While “sorry” will not cure the broken hearts and the dislocation, it is a recognition that there is material reason for that pain—shifting it from the personal to the social and political, where it belongs. “Sorry” is bigger than that, though. When I say sorry, I think of the way that Aboriginal people have been ripped away not only from their families but also from their country—the country that we have been shown over and over again in the paintings that our art market prices so highly, country that can be traced on Aboriginal skins. Our forebears moved these people out of their country; our contemporary politicians and bureaucrats move them out again—from Redfern, for instance—right now. They are moved from the town camps to the outstations and back again.
While we set up a system for land rights, it is of little use to most Aboriginal communities. Even before it was drenched by the bucketloads of extinguishment of Wik, the politicians and lawyers made it necessary for peoples whose boundaries were fluid to claim exclusive ownership over their neighbours and co-tenants while proving a material connection of continuous habitation.
Thus the Yorta Yorta, whose land management principles could save the dying Barmah forests, were denied entitlement to their lands. To this point, the contribution that they and other Aboriginal peoples of the Murray-Darling Basin could make to the sustainable management of the rivers, wetlands and woodlands of the ailing basin has been rejected. Saying sorry has to mean sorry for stuffing up your country, for damaging it without asking for permission.
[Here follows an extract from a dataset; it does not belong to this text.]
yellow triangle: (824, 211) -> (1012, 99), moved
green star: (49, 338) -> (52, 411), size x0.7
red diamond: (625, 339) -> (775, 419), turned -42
I believe that we must say sorry to Aboriginal people and rethink the intervention which treats Northern Territory Aboriginal people as second-class citizens. Just this week, many found that their vouchers—a system set up with the best of intentions to quarantine part of Centrelink allowances for food—could not be spent in Canberra’s Woolworths. They did not have any money, because they are not allowed to have it. What is this but a restriction on travel, a kind of mandatory detention?
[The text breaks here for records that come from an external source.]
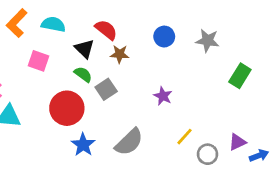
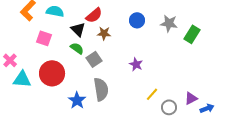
red semicircle: (106, 30) -> (94, 15), turned 102
green rectangle: (240, 76) -> (192, 34), moved
red circle: (67, 108) -> (52, 73), moved
gray semicircle: (129, 142) -> (101, 89), moved, turned -55

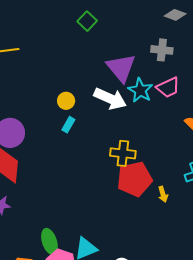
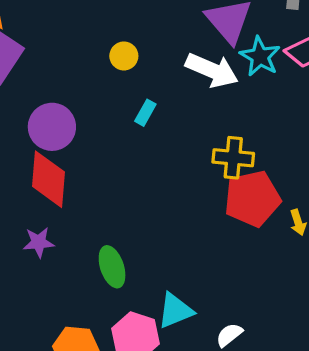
yellow circle: (66, 101) -> (124, 56), moved
green ellipse: (49, 241) -> (112, 267), moved

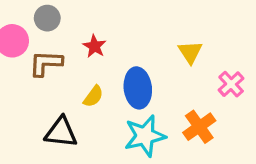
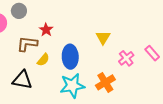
brown L-shape: (46, 63) -> (27, 44), moved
There is a lot of work to do. Rudd’s government must now talk with Aboriginal people about the best ways to go forward together. We have lost ATSIC. What should replace it? Along with my Senate colleague Bob Brown and the Chief Minister, I believe that compensation is essential and that money should be set aside while its method of delivery is considered. Health, education, housing and employment—there is a lot to do and now we can get on with it.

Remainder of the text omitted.